Gegio ha recentemente visto il loro Piano 17, e mi pare gli sia piaciucchiato, nonostante un certo manierismo tarantiniano, stessa impressione che avevo avuto io vedendo un loro episodio della serie televisiva sull'ispettore Coliandro.
Qui niente tarantinismo, ma una certa aria familiare di cinema di serie B italiano anni settanta. L'ho visto dopo averne letto sull'Anna Nihil show, e avendo scoperto che è disponibile una copia su youtube. Non è stata una buona idea, l'audio è leggermente fuori sincrono, e la qualità video è quella che è. Ma non trovato in commercio il DVD, e in sala direi che sia impossibile vederlo.
Per i motivi suddetti, non mi sbilancio sul risultato tecnico, a parte notare che l'effetto speciale principe del film, che sarebbe il Wang del titolo, non mi ha fatto fare i salti di gioia.
Bravo Ennio Fantastichini, sempre a suo agio nel recitare personaggi ruvidi, contrapposto a Francesca Cuttica.
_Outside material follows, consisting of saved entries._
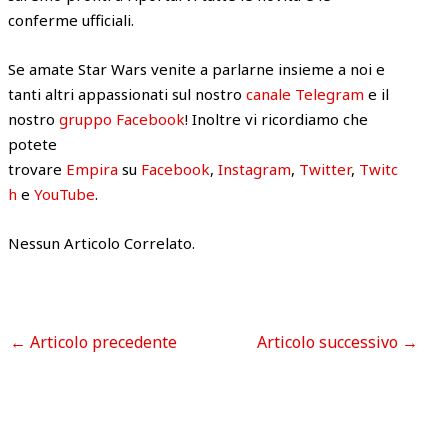
conferme ufficiali.
Se amate Star Wars venite a parlarne insieme a noi e
tanti altri appassionati sul nostro
canale Telegram
e il
nostro
gruppo Facebook
! Inoltre vi ricordiamo che
potete
trovare
Empira
su
Facebook
,
Instagram
,
Twitter
,
Twitc
h
e
YouTube
.
Nessun Articolo Correlato.
←
Articolo precedente
Articolo successivo
→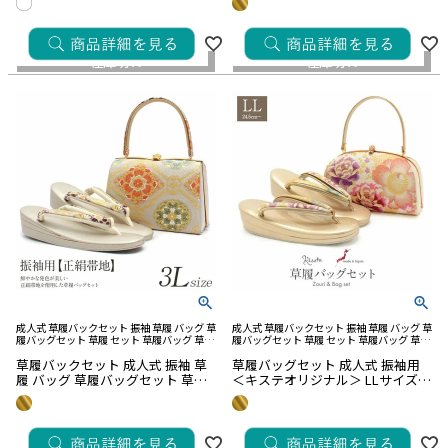
緒 正絹帯地 2枚芯
2枚芯
¥
33,000
¥
33,000
税込
税込
在庫切れ
在庫切れ
キーワード
成人式 草履バックセット 振袖 草履 バッグ 草
成人式 草履バックセット 振袖 草履 バッグ 草
履バッグセット 草履 セット 草履バッグ 草履
履バッグセット 草履 セット 草履バッグ 草履
こだわり条件
バック 草履 バッグ セット 草履 バック セッ
バック 草履 バッグ セット 草履 バック セッ
草履バックセット 成人式 振袖 草
草履バッグセット 成人式 振袖用
ト バック草履 成人式草履バック
ト バック草履 成人式草履バック
■注目ワード
履 バッグ 草履バッグセット 草履
＜キステオリジナル＞ LLサイズ
セット 3Lサイズ
日本製 正絹 帯地 ＜ゴールド／牡
丹＞
セール
価格改定
¥
29,700
¥
29,700
税込
税込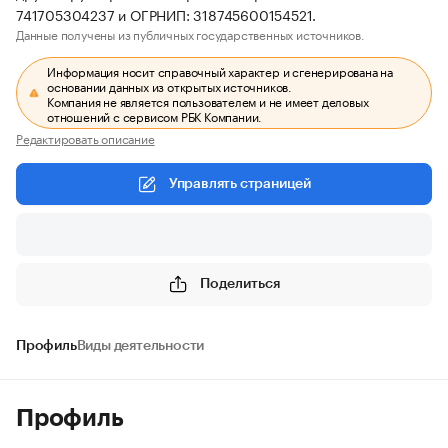
741705304237 и ОГРНИП: 318745600154521.
Данные получены из публичных государственных источников.
Информация носит справочный характер и сгенерирована на
основании данных из открытых источников.
Компания не является пользователем и не имеет деловых
отношений с сервисом РБК Компании.
Редактировать описание
Управлять страницей
Поделиться
Профиль
Виды деятельности
Профиль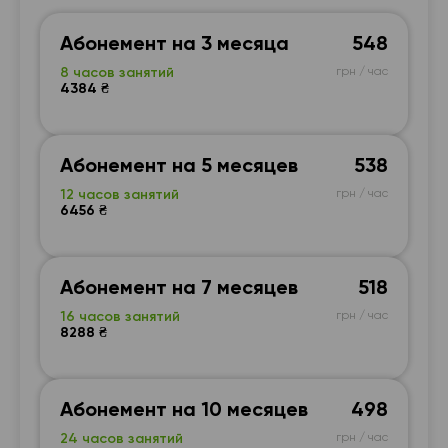
Абонемент на 3 месяца
548
8 часов занятий
грн / час
4384 ₴
Абонемент на 5 месяцев
538
12 часов занятий
грн / час
6456 ₴
Абонемент на 7 месяцев
518
16 часов занятий
грн / час
8288 ₴
Абонемент на 10 месяцев
498
24 часов занятий
грн / час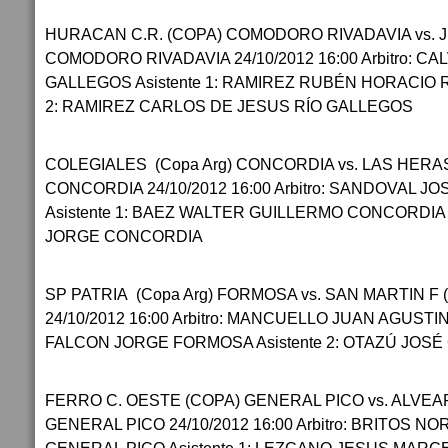
HURACAN C.R. (COPA) COMODORO RIVADAVIA vs. 
COMODORO RIVADAVIA 24/10/2012 16:00 Arbitro: C
GALLEGOS Asistente 1: RAMIREZ RUBÉN HORACIO R
2: RAMIREZ CARLOS DE JESUS RÍO GALLEGOS
COLEGIALES (Copa Arg) CONCORDIA vs. LAS HERAS
CONCORDIA 24/10/2012 16:00 Arbitro: SANDOVAL 
Asistente 1: BAEZ WALTER GUILLERMO CONCORDIA A
JORGE CONCORDIA
SP PATRIA (Copa Arg) FORMOSA vs. SAN MARTIN F 
24/10/2012 16:00 Arbitro: MANCUELLO JUAN AGUSTIN
FALCON JORGE FORMOSA Asistente 2: OTAZÚ JOS
FERRO C. OESTE (COPA) GENERAL PICO vs. ALVEAR
GENERAL PICO 24/10/2012 16:00 Arbitro: BRITOS 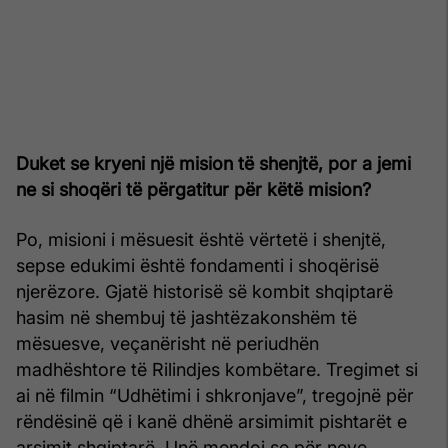
Duket se kryeni një mision të shenjtë, por a jemi
ne si shoqëri të përgatitur për këtë mision?
Po, misioni i mësuesit është vërtetë i shenjtë,
sepse edukimi është fondamenti i shoqërisë
njerëzore. Gjatë historisë së kombit shqiptarë
hasim në shembuj të jashtëzakonshëm të
mësuesve, veçanërisht në periudhën
madhështore të Rilindjes kombëtare. Tregimet si
ai në filmin “Udhëtimi i shkronjave”, tregojnë për
rëndësinë që i kanë dhënë arsimimit pishtarët e
arsimit shqiptarë. Unë mendoj se për neve,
Parte minore per Juliet Esey Joseph, di casa nelle produzioni Manetti.
L'idea della sceneggiatura non è male, un alieno (extraterrestre) arriva a Roma. Per un clamoroso equivoco l'unica lingua terrestre che parla è il cinese. Fantastichini lo interroga, e la Cuttica fa da interprete. Non si capisce (o almeno, non si dovrebbe capire) se ha ragione l'interrogante a ritenere l'interrogato pericoloso, o quest'ultimo a dichiararsi amichevole e ingiustamente sospettato. Gli ultimi minuti risolveranno il dilemma.
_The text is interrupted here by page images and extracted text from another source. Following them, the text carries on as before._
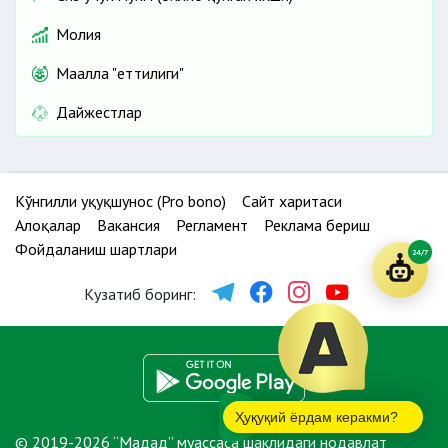
Молия
Маҳалла "еттилиги"
Дайжестлар
Кўнгилли ҳуқуқшунос (Pro bono)
Сайт харитаси
Алоқалар
Вакансия
Регламент
Реклама бериш
Фойдаланиш шартлари
24/7
Кузатиб боринг:
Ҳуқуқий ёрдам керакми?
© 2019-2026 “Мадад” муассаса шаклидаги нодавлат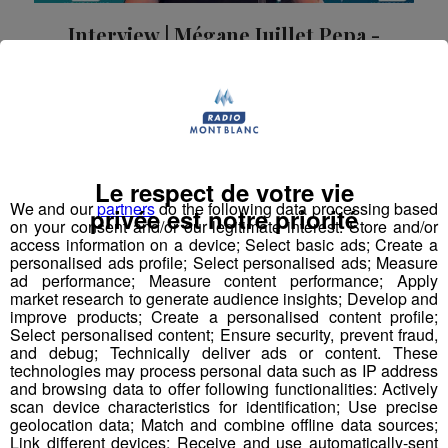
Interview | Mégane Juillet Pepa -
Les Enfants d'Abord Sallanches
Mégane Juillet Pepa, chargée de l'organisation du
Festival Les Enfants d'Abord à Sallanches, était notre
invitée sur Radio Mont Blanc.
La Matinale des Super Lève-Tôt
La Grasse Mat'
Le respect de votre vie
We and our
partners
do the following data processing based
privée est notre priorité
on your consent and/or our legitimate interest: Store and/or
access information on a device; Select basic ads; Create a
personalised ads profile; Select personalised ads; Measure
ad performance; Measure content performance; Apply
market research to generate audience insights; Develop and
improve products; Create a personalised content profile;
Select personalised content; Ensure security, prevent fraud,
and debug; Technically deliver ads or content. These
technologies may process personal data such as IP address
and browsing data to offer following functionalities: Actively
scan device characteristics for identification; Use precise
geolocation data; Match and combine offline data sources;
Link different devices; Receive and use automatically-sent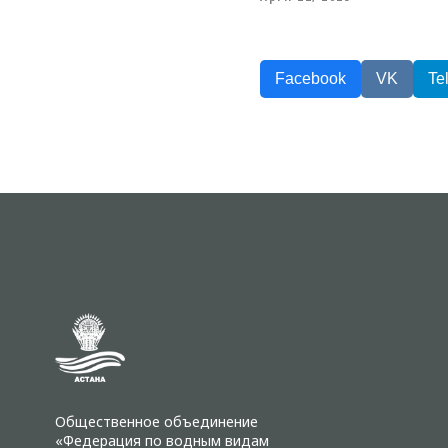
Facebook
VK
Te
Общественное объединение
«Федерация по водным видам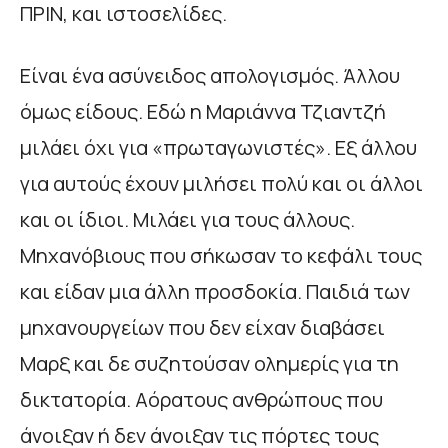
ΠΡΙΝ, και ιστοσελίδες.
Είναι ένα ασύνειδος απολογισμός. Άλλου
όμως είδους. Εδώ η Μαριάννα Τζιαντζή
μιλάει όχι για «πρωταγωνιστές». Εξ άλλου
για αυτούς έχουν μιλήσει πολύ και οι άλλοι
και οι ίδιοι. Μιλάει για τους άλλους.
Μηχανόβιους που σήκωσαν το κεφάλι τους
και είδαν μια άλλη προσδοκία. Παιδιά των
μηχανουργείων που δεν είχαν διαβάσει
Μαρξ και δε συζητούσαν ολημερίς για τη
δικτατορία. Αόρατους ανθρώπους που
άνοιξαν ή δεν άνοιξαν τις πόρτες τους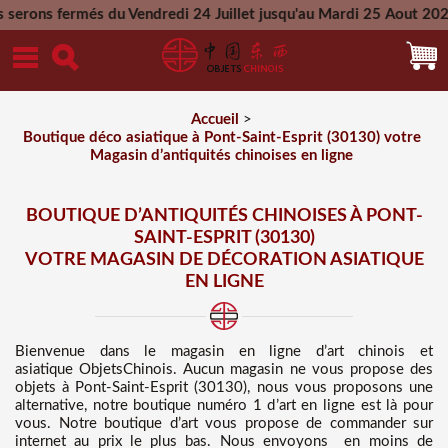
du Vendredi 24 Juillet jusqu'au Mardi 25 Aout 2026 - Toutes l
Mercredi 26 Aout 2026
Accueil
>
Boutique déco asiatique à Pont-Saint-Esprit (30130) votre
Magasin d’antiquités chinoises en ligne
BOUTIQUE D’ANTIQUITÉS CHINOISES À PONT-
SAINT-ESPRIT (30130)
VOTRE MAGASIN DE DÉCORATION ASIATIQUE
EN LIGNE
Bienvenue dans
le magasin en ligne d’art chinois et
asiatique
ObjetsChinois. Aucun magasin ne vous propose des
objets à Pont-Saint-Esprit (30130), nous vous proposons une
alternative, notre boutique numéro 1 d’art en ligne est là pour
vous. Notre boutique d’art vous propose de commander sur
internet au prix le plus bas
. Nous
envoyons en moins de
I problemi, però, sono molteplici. In primo luogo la sceneggiatura è scritta male (sempre dai Manetti), piena di buchi, situazioni improbabili, e dialoghi sonnolenti, tutte cose che complicano la vita ai protagonisti, soprattutto alla povera Cuttica, che ha meno mestiere. In certe scene mi sono immaginato Laura Morante al suo posto, che penso avrebbe sfruttato meglio la situazione. Eppoi la sorpresa del finale è decisamente modesta. Che può succedere? O si sbaglia Fantastichini, e l'alieno è "buono", o si sbaglia la Cuttica, e l'alieno è "cattivo". Ci sarebbe voluto un Ennio Flaiano, che avrebbe certamente trovato una terza via spiazzante (vedi, per l'appunto, il suo racconto breve Un marziano a Roma, che fu anche adattato per il teatro).
Il fatto che l'alieno parli cinese, rende quasi obbligatoria l'interpretazione classica, da fantascienza americana post-bellica, in cui l'alieno rappresenta lo straniero. Ho il dubbio che ai Manetti la cosa sia passata sopra le orecchie, ma il testo resta ed ha un suo senso.